The 21st Valedictory Service and Prize-giving Day ceremony of Good Shepherd Schools, Meiran, Lagos, was held recently with students and pupils having a nice time.

The happy students treated guests to some exciting and interesting activities that included musical, cultural and dramatic presentations, as they showcased their innate talents to the delight of parents and others at the event. Some students were also rewarded for excellent academic performance.

Outgoing Head Girl of the school, Chidinma Ukachi said she was confident that lessons, virtues, morals, and values they were taught in the past six years would serve as a guide in achieving greater successes in life.

“Of course, there will be barriers and hurdles, but with determination and God on our side, we will overcome these obstacles,” she said.

The guest speaker, Senior Lecturer and Post-Graduate Coordinator, Department of Arts and Social Sciences Education, University of Lagos, Dr. Olumide Ige implored secondary schools to equip their students with skills to solve problems.

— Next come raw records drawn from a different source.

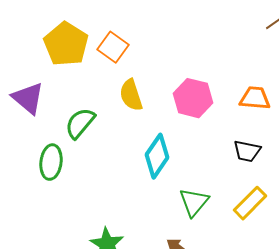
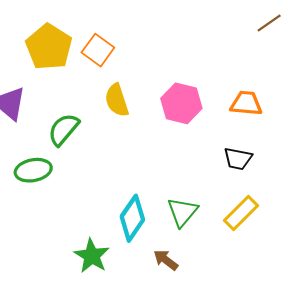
cyan diamond: (157, 156) -> (132, 218), moved
green ellipse: (51, 162) -> (33, 170), turned 72

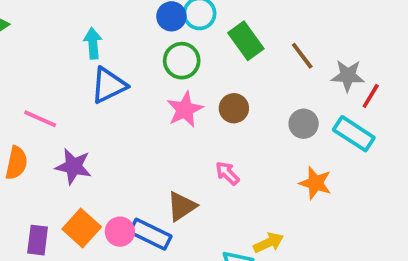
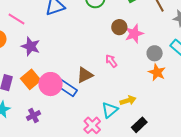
pink star: (185, 110) -> (134, 34), moved
gray circle: (304, 124) -> (155, 53), moved
pink circle: (120, 232) -> (51, 84), size x1.5

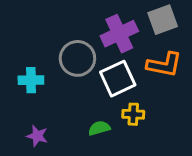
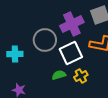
yellow cross: (133, 114) -> (81, 76), turned -32
green semicircle: (99, 128) -> (59, 75), moved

He said: “Many schools have lost focus, but schools must start preparing students to solve problems. The schools should not add to the population of bad eggs in the society.”

He challenged the graduating students to brace up for the challenges ahead, to enable them triumph. He noted that the decay in schools in the country was a reflection of the society.

He said when school owners compromised standard through devious acts, there is no hope for the nation, stressing that to checkmate moral decadence in schools, the nation must return to its original plan and standard for education.

The school’s Director of Operations, Dr. Yemisi Oyeyemi, said regulators of schools were the major problem of the education sector, as they readily compromise standard.

She said when school regulators compromised, they would not be able to do the right thing to checkmate corruption in schools.

“We need to get it right from the top. Those willing to change the system are often frustrated. Government should look for men and women with integrity to man the system. A nation that does not get the future right is doomed,” she stated.
 
The school’s chairman, Dr. Bayo Oyeyemi, said the school was founded on the pillar of godliness and remained committed to core values of academic discipline and abhorred all forms of education corruption.